Some folks thought I was too hard on Israel last week, given that Hezbollah started this fight. I don’t think so. Hezbollah is a terrorist group and I don’t expect much from terrorists beyond terror. Syria and Iran, Hezbollah’s sponsors, are autocratic states that have repeatedly demonstrated why such states have bad name. Israel, by contrast, is a democracy and a member of the community of nations; its leaders should meet a civilized standard, which is why Israel’s action have been so dismaying.

If it wasn’t clear a week ago, it should be tragically clear by now that Israel’s iron-fisted policy doesn’t work. Did there really need to be a second slaughter of innocents at Qana? Should
we have been surprised to open the newspaper this morning to see Hezbollah launched more rockets yesterday than on any previous day? Israel has a policy that if punched, it punches back twice as hard. That policy worked from 1948-1973, but not very well since. It’s Ariel Sharon’s policy and should be retired with him. Unfortunately, Israel’s best “friend,” the U.S., has been making the same mistake in Iraq for over three years now. You’d think the Olmert government might have noticed.

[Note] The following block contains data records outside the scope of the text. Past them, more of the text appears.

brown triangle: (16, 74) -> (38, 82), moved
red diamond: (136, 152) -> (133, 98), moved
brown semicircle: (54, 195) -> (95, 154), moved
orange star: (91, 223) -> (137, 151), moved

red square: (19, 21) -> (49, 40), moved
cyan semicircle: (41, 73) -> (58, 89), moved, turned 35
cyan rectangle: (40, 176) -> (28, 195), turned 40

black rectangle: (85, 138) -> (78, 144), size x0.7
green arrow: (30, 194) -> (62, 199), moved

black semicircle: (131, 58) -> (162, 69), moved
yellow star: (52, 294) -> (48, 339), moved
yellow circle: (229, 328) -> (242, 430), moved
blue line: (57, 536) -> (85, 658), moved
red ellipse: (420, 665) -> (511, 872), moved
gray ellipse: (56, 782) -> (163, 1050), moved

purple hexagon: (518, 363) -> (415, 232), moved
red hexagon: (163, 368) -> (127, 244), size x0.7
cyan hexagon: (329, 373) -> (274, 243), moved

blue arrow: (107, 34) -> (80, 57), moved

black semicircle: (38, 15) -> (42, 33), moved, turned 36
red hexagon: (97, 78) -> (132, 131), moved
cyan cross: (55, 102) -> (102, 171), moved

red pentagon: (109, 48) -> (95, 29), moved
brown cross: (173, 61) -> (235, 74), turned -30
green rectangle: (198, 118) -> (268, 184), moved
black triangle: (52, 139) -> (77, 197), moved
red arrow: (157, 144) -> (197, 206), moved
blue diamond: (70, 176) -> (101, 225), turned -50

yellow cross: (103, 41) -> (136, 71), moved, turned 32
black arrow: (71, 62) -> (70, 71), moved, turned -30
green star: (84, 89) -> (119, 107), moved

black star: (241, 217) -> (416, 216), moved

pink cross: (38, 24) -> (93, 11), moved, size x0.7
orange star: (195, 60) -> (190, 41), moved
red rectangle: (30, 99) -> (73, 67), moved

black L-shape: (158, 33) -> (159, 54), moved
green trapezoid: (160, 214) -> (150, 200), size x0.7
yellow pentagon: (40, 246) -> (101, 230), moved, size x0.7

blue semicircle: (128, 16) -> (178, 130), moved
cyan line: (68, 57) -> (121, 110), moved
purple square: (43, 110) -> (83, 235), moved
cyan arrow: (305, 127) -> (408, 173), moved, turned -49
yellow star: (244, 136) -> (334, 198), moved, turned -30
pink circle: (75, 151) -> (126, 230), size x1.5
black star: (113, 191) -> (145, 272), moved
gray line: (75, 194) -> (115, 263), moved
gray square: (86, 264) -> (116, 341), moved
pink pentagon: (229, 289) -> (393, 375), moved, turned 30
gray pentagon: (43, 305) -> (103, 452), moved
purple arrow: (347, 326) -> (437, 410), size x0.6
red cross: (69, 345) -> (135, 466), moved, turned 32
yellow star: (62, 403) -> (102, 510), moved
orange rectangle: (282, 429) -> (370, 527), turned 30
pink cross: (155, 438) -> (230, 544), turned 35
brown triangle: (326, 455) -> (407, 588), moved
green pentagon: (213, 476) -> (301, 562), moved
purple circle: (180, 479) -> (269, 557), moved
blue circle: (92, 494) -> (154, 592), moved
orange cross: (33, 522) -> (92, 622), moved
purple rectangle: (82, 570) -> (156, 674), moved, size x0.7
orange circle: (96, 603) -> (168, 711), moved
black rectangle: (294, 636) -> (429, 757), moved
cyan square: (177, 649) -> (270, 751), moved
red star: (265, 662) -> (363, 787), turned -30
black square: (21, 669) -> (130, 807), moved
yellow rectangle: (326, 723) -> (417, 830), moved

Syria erred badly by sponsoring the assassination of Rafik Hariri in 2005. The backlash from that killing meant Syrian troops were jeered out of Lebanon. What to do? Syria’s proxy, Hezbollah, launched a few missiles, Israel – as predicted – overreacted and boom, Syria’s a player in Lebanon again.

I don’t think even the Israeli general staff believes the line that bombing Lebanon to shreds will turn the Lebanese people against Hezbollah. Why would it, any more than flying airplanes into the World Trade Center would cause the American people to rise up and demand the
dismantling of U.S. air bases in Saudi Arabia? I can’t imagine most Lebanese were happy about Hezbollah or its activities, but now that Israel has made itself the common enemy of all Lebanese, Hezbollah will probably find more, not less acceptance.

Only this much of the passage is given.